Bauministerin Theresa Schopper sagte: „Gute Baukultur entsteht gemeinsam. Gestaltungsbeiräte bringen fachliche Expertise in wichtige Planungs- und Bauvorhaben ein und unterstützen Kommunen dabei, hochwertige Lösungen für ihre Projekte zu entwickeln.
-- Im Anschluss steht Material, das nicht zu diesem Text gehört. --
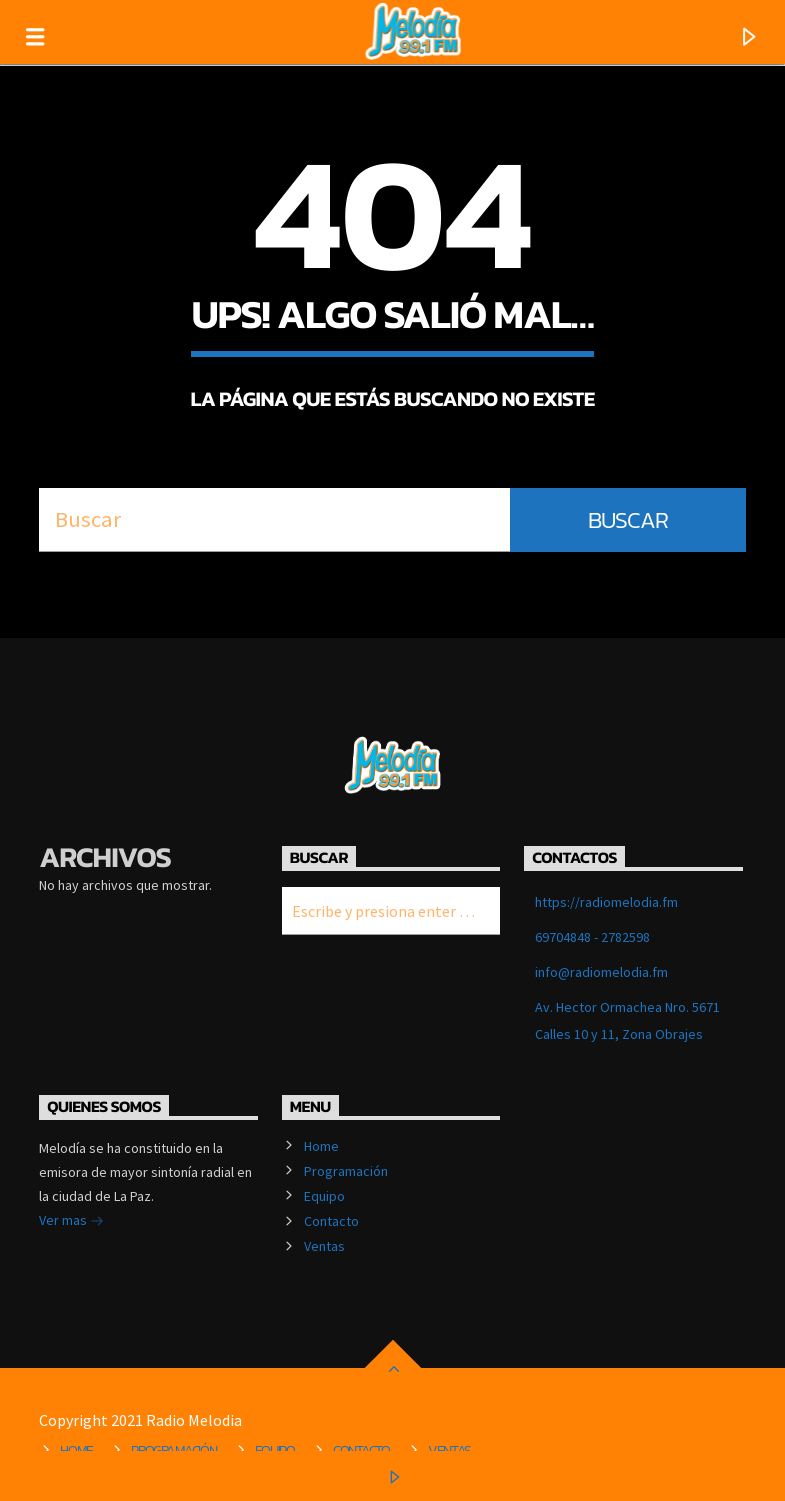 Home (321, 1146)
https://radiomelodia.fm (606, 902)
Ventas (324, 1246)
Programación (346, 1171)
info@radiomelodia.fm (601, 972)
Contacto (331, 1221)
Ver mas (71, 1222)
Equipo (324, 1196)
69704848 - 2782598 (592, 937) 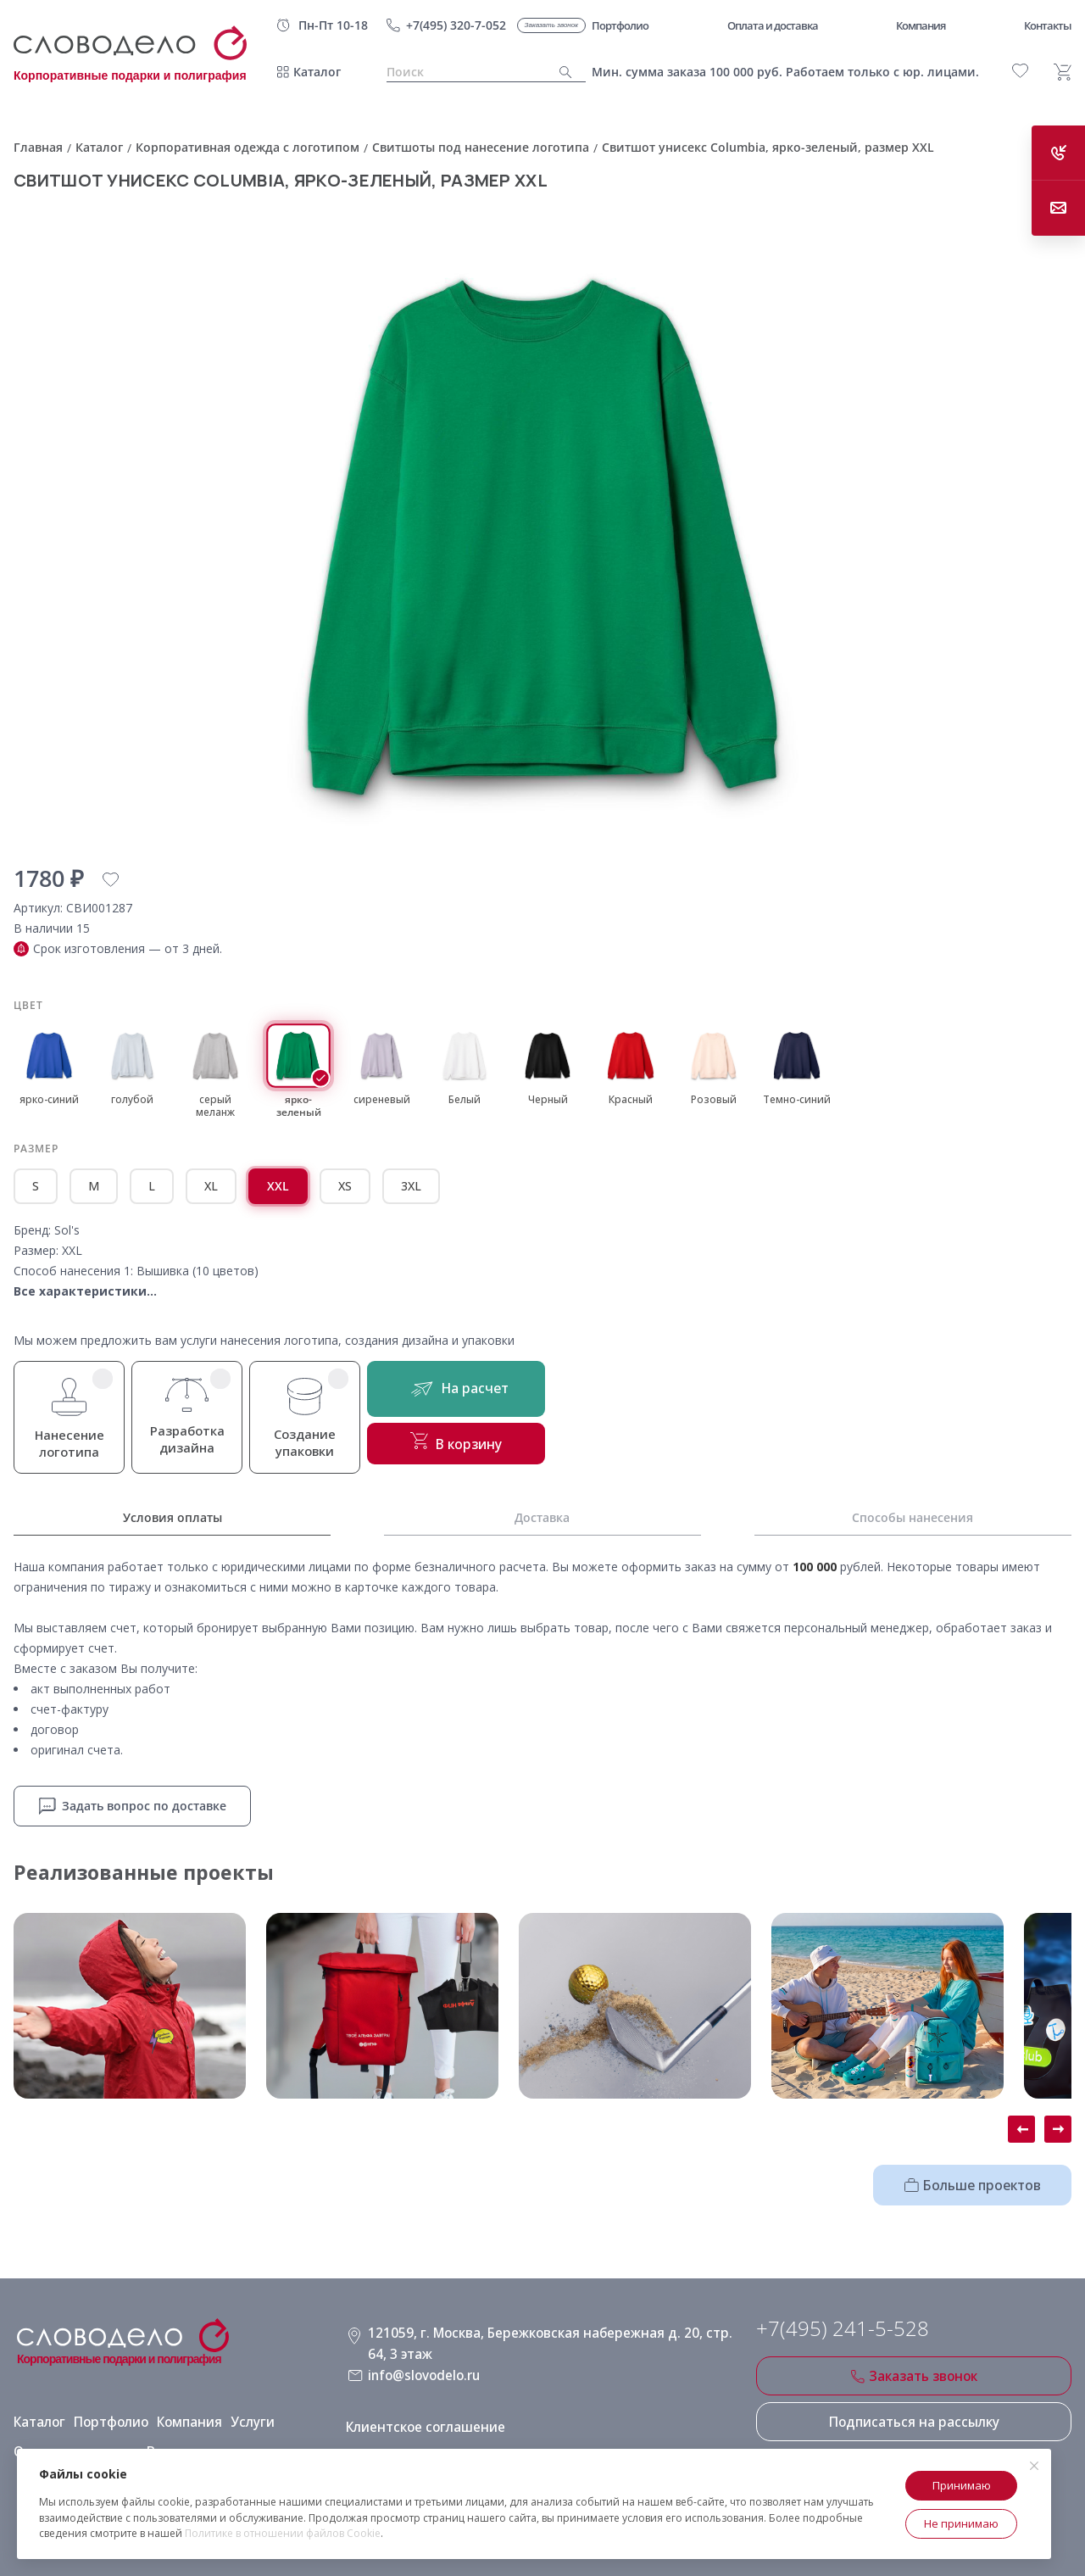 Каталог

In finanziell schwierigen Zeiten möchte ich eine Lanze für diese Gremien brechen: Sie bereichern die wichtigen Debatten vor Ort. Wo sich ein Gestaltungsbeirat mit seiner Expertise einsetzt, gibt es eine Aufwertung der Bauprojekte und sogar eine Beschleunigung von Genehmigungsverfahren. Wir fördern die Beiräte in den Kommunen gerne mit bis zu 20.000 Euro.“
Ein Gestaltungsbeirat ist ein unabhängiges Gremium aus Fachleuten, das Städte und Gemeinden bei wichtigen Bau- und Planungsprojekten berät. Er stärkt die Baukultur vor Ort und bringt für ihre Beratung unterschiedliche fachliche Perspektiven zusammen. Gerade angesichts knapper finanzieller Ressourcen und großer Herausforderungen in den Kommunen kann er dazu beitragen, Projekte qualitativ zu verbessern und Planungsprozesse zu unterstützen.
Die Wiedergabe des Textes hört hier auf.